The Supreme Court today reversed a lower court's decision that allowed third parties to meet a less stringent standard than contracting parties when challenging certain energy agreements.
Those third parties -- which could include state utility commissions or consumer groups -- were ruled to be subject to the 55-year-old Mobile-Sierra doctrine, which allows contracting parties such as energy providers and utilities to create agreements that cannot be challenged merely in response to market conditions. A Mobile-Sierra agreement can only be challenged in circumstances of significant public interest -- for instance, if the contract would force a crucial utility to shut down.

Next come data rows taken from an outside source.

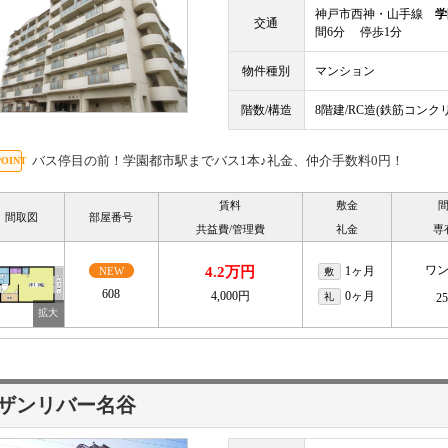
神戸市西神・山手線
学
交通
間6分 停歩1分
物件種別
マンション
階数/構造
8階建/RC造(鉄筋コンク
バス停目の前！学園都市駅までバス1本♪礼金、仲介手数料0円！
賃料
敷金
間取図
部屋番号
共益費/管理費
礼金
専
ワ
4.2万円
1ヶ月
NEW
敷
608
4,000円
0ヶ月
礼
2
ザンリバー名谷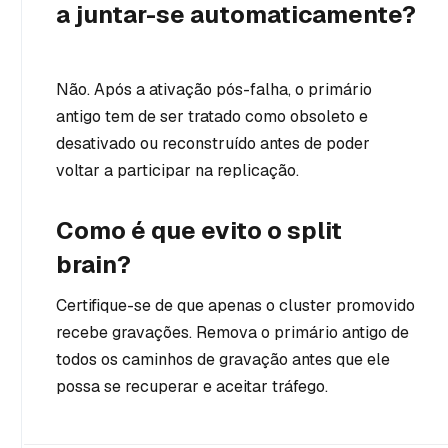
a juntar-se automaticamente?
Não. Após a ativação pós-falha, o primário
antigo tem de ser tratado como obsoleto e
desativado ou reconstruído antes de poder
voltar a participar na replicação.
Como é que evito o split
brain?
Certifique-se de que apenas o cluster promovido
recebe gravações. Remova o primário antigo de
todos os caminhos de gravação antes que ele
possa se recuperar e aceitar tráfego.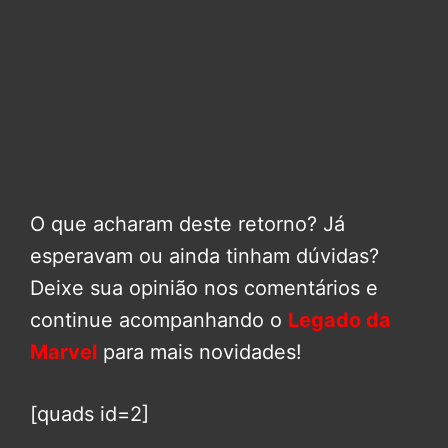
O que acharam deste retorno? Já
esperavam ou ainda tinham dúvidas?
Deixe sua opinião nos comentários e
continue acompanhando o
Legado da
Marvel
para mais novidades!
[quads id=2]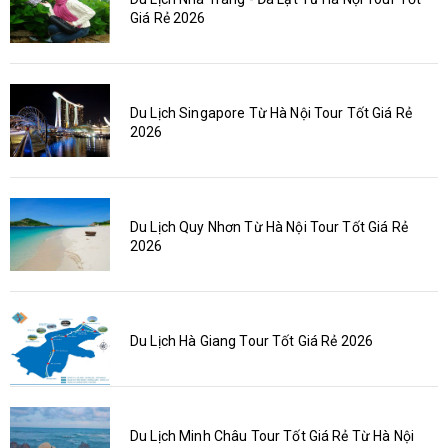
Giá Rẻ 2026
Du Lịch Singapore Từ Hà Nội Tour Tốt Giá Rẻ
2026
Du Lịch Quy Nhơn Từ Hà Nội Tour Tốt Giá Rẻ
2026
Du Lịch Hà Giang Tour Tốt Giá Rẻ 2026
Du Lịch Minh Châu Tour Tốt Giá Rẻ Từ Hà Nội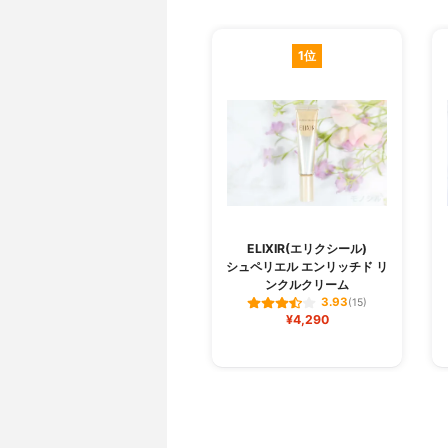
1位
ELIXIR(エリクシール)
シュペリエル エンリッチド リ
ンクルクリーム
3.93
(15)
¥4,290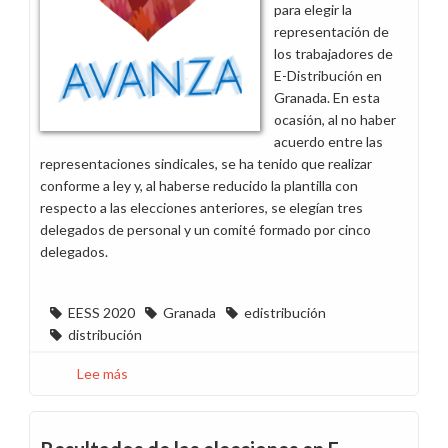
para elegir la
adaptación
representación de
de
los trabajadores de
la
E-Distribución en
evaluación
Granada. En esta
de
ocasión, al no haber
riesgos
acuerdo entre las
y
representaciones sindicales, se ha tenido que realizar
reasigne
conforme a ley y, al haberse reducido la plantilla con
correctamente
respecto a las elecciones anteriores, se elegían tres
a
delegados de personal y un comité formado por cinco
los
delegados.
trabajadores
EESS 2020
Granada
edistribución
distribución
Lee más
sobre
CCOO
gana
por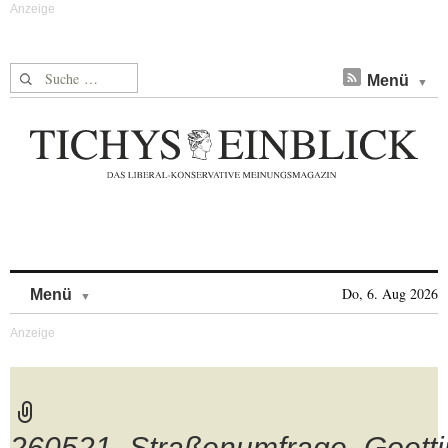
Suche nach:
Menü
Skip to content
Do, 6. Aug 2026
Menü
260521_Straßenumfrage_Goettin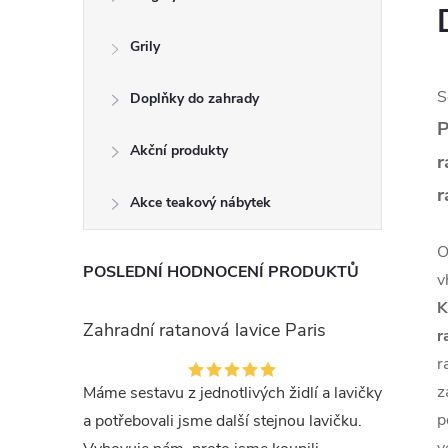
Grily
S
Doplňky do zahrady
P
Akční produkty
r
r
Akce teakový nábytek
O
POSLEDNÍ HODNOCENÍ PRODUKTŮ
v
K
Zahradní ratanová lavice Paris
r
r
z
Máme sestavu z jednotlivých židlí a lavičky
p
a potřebovali jsme další stejnou lavičku.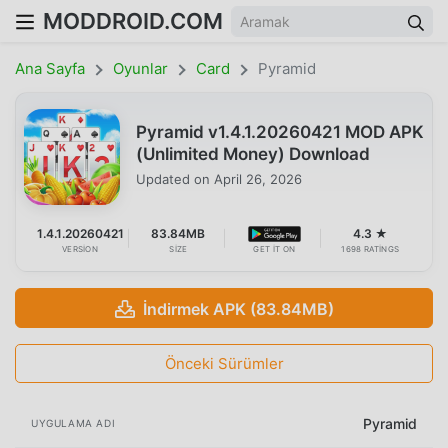
MODDROID.COM
Ana Sayfa
Oyunlar
Card
Pyramid
Pyramid v1.4.1.20260421 MOD APK
(Unlimited Money) Download
Updated on
April 26, 2026
1.4.1.20260421
83.84MB
4.3 ★
VERSION
SIZE
GET IT ON
1698 RATINGS
İndirmek APK (83.84MB)
Önceki Sürümler
Pyramid
UYGULAMA ADI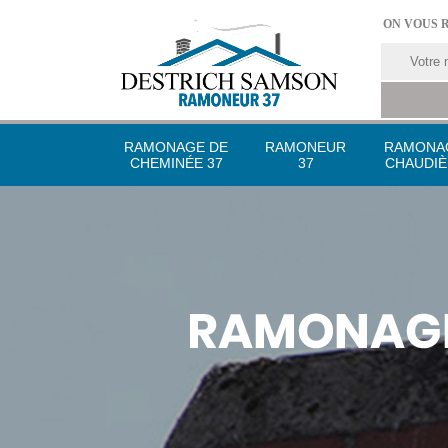
ON VOUS 
RAMONAGE DE
RAMONEUR
RAMONA
CHEMINÉE 37
37
CHAUDIÈ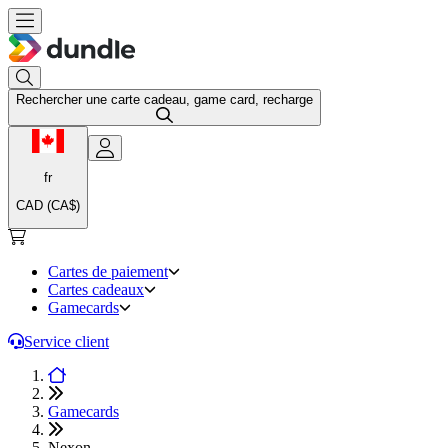
Rechercher une carte cadeau, game card, recharge
fr
CAD (CA$)
Cartes de paiement
Cartes cadeaux
Gamecards
Service client
Gamecards
Nexon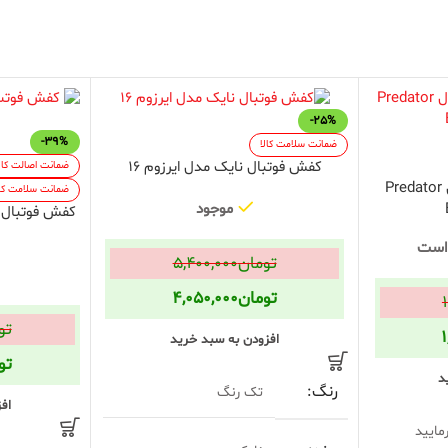
-25%
-39%
ضمانت سلامت کالا
کفش فوتبال نایک مدل ایرزوم 16
ضمانت اصالت کال
کفش فوتبال Adidas مدل Predator
ضمانت سلامت کال
موجود
 است
تومان
۵,۴۰۰,۰۰۰
تومان
۴,۰۵۰,۰۰۰
تو
افزودن به سبد خرید
تو
د
رنگ
تک رنگ
اف
ایید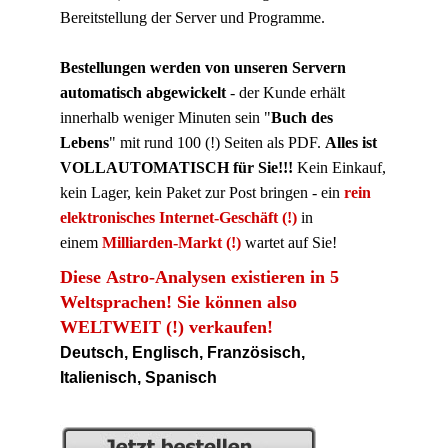
Bereitstellung der Server und Programme.
Bestellungen werden von unseren Servern
automatisch abgewickelt
- der Kunde erhält
innerhalb weniger Minuten sein "
Buch des
Lebens
" mit rund 100 (!) Seiten als PDF.
Alles ist
VOLLAUTOMATISCH für Sie!!!
Kein Einkauf,
kein Lager, kein Paket zur Post bringen
- ein
rein
elektronis
ches Internet-Geschäft (!)
in
einem
Milliarden-Markt (!)
wartet auf Si
e!
Diese Astro-Analysen existieren in 5
Weltsprachen! Sie können also
WELTWEIT (!) verkaufen!
Deutsch, Englisch, Französisch,
Italienisch, Spanisch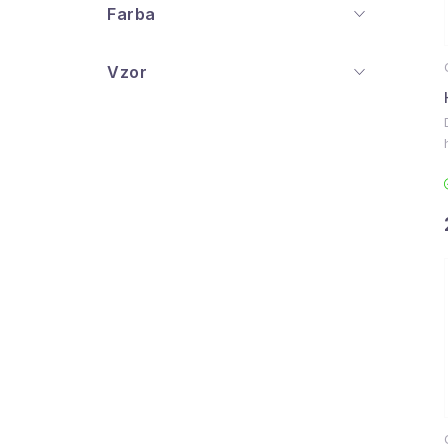
Farba
Vzor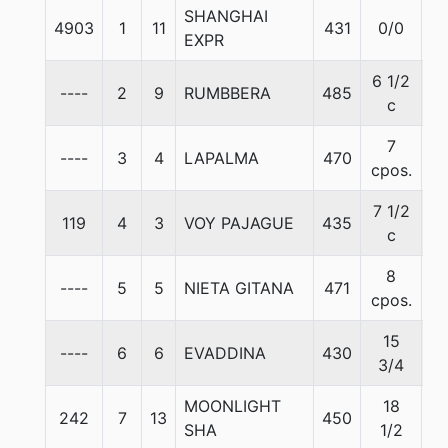
SHANGHAI
4903
1
11
431
0/0
5
EXPR
6 1/2
----
2
9
RUMBBERA
485
5
c
7
----
3
4
LAPALMA
470
5
cpos.
7 1/2
119
4
3
VOY PAJAGUE
435
5
c
8
----
5
5
NIETA GITANA
471
5
cpos.
15
----
6
6
EVADDINA
430
5
3/4
MOONLIGHT
18
242
7
13
450
5
SHA
1/2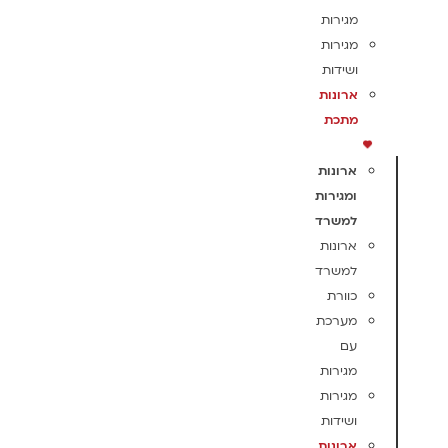
מגירות
מגירות
ושידות
ארונות
מתכת
ארונות
ומגירות
למשרד
ארונות
למשרד
כוורת
מערכת
עם
מגירות
מגירות
ושידות
ארונות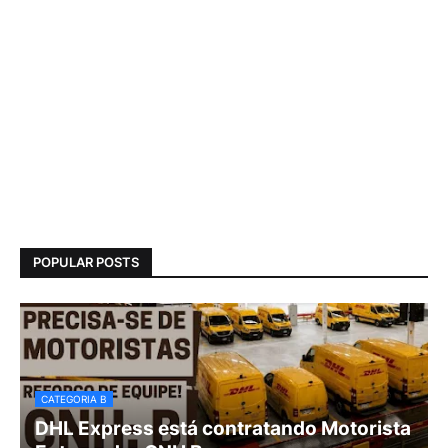
POPULAR POSTS
CATEGORIA B
DHL Express está contratando Motorista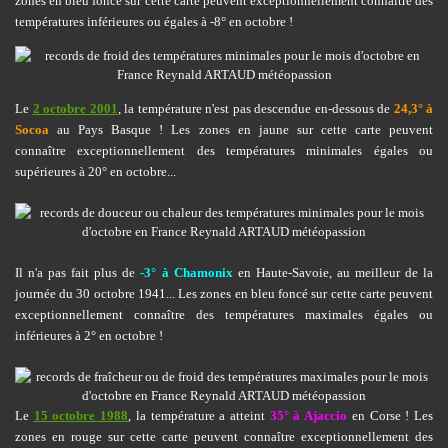
zones en bleu foncé sur cette carte peuvent exceptionnellement connaître des
températures inférieures ou égales à -8° en octobre !
Le
2 octobre 2001
, la température n'est pas descendue en-dessous de
24,3° à
Socoa
au Pays Basque ! Les zones en jaune sur cette carte peuvent
connaître exceptionnellement des températures minimales égales ou
supérieures à 20° en octobre...
Il n'a pas fait plus de
-3° à Chamonix
en Haute-Savoie, au meilleur de la
journée du 30 octobre 1941... Les zones en bleu foncé sur cette carte peuvent
exceptionnellement connaître des températures maximales égales ou
inférieures à 2° en octobre !
Le
15 octobre 1988
, la température a atteint
35° à Ajaccio
en Corse ! Les
zones en rouge sur cette carte peuvent connaître exceptionnellement des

"A presumption applicable to contracting parties only, and inoperative as to everyone else -- consumers, advocacy groups, state utility commissions, elected officials acting parens patriae -- could scarcely provide the stability Mobile-Sierra aimed to secure," Justice Ruth Bader Ginsburg wrote for the court in an 8-1 decision that reversed in part and remanded the case to the U.S. Circuit Court of Appeals for the District of Columbia.
The case, NRG Power Marketing v. Maine Public Utilities Commission, challenged the appeals court's March 2008 ruling regarding a long-term energy deal that created ISO New England Inc.'s forward capacity market. The panel of three judges held that while the parties to the contract were subject to Mobile-Sierra's "public interest" standard, downstream purchasers who objected to the deal were not.
NRG Power Marketing Inc. had argued in its petition for certiorari that the appeals court ruling "overturns decades of settled understanding and eliminates the stability and certainty that are critical to the maintenance and development of energy infrastructure." During oral arguments before the Supreme Court on Nov. 3, 2009, Connecticut Attorney General Richard Blumenthal (D) said third parties should not be required to meet the stricter standard because they never had a say in the agreement.
The lone dissenter to Tuesday's majority opinion was Justice John Paul Stevens, who said the ruling will necessarily "set a higher bar" for third-party challenges and thereby hinder Mobile-Sierra's primary goal of protecting the public interest.
"In this third chapter of the Mobile-Sierra story, the Court applies a rule -- one designed initially to protect the enforceability of freely negotiated contracts against parties who seek a release from their obligations -- to impose a special burden on third parties exercising their statutory right to object to unjust and unreasonable rates," he wrote.
Charles Zielinski, co-leader of the energy industry group at Washington, D.C.'s Bryan Cave LLP, said the agreements are crucial to the industry because they allow energy providers and utilities to infuse more certainty into their agreements.
"People who are having to build have to invest a lot of capital to produce energy," Zielinski said. "You want to be able to go to investors and say, 'Look, we have negotiated this rate, and you can invest with pretty solid insurance that you are going to get this rate for the life of the contract.' It's that level of certainty that you get out of Mobile-Sierra doctrine" (Greenwire, Nov. 4).
The Supreme Court's opinion means third parties will need to go through "a huge exercise" to challenge Mobile-Sierra agreements, said Mark Williams, a partner at Bingham McCutchen LLP in Washington.
Due to the huge number of agreements it processes, the Federal Energy Regulatory Commission will likely need to implement new rules, Williams said.
"FERC will not be able to generally restrict the use of the clause without issuing further orders or even a rulemaking," Williams said. "They're going to have to come up with advanced regulations."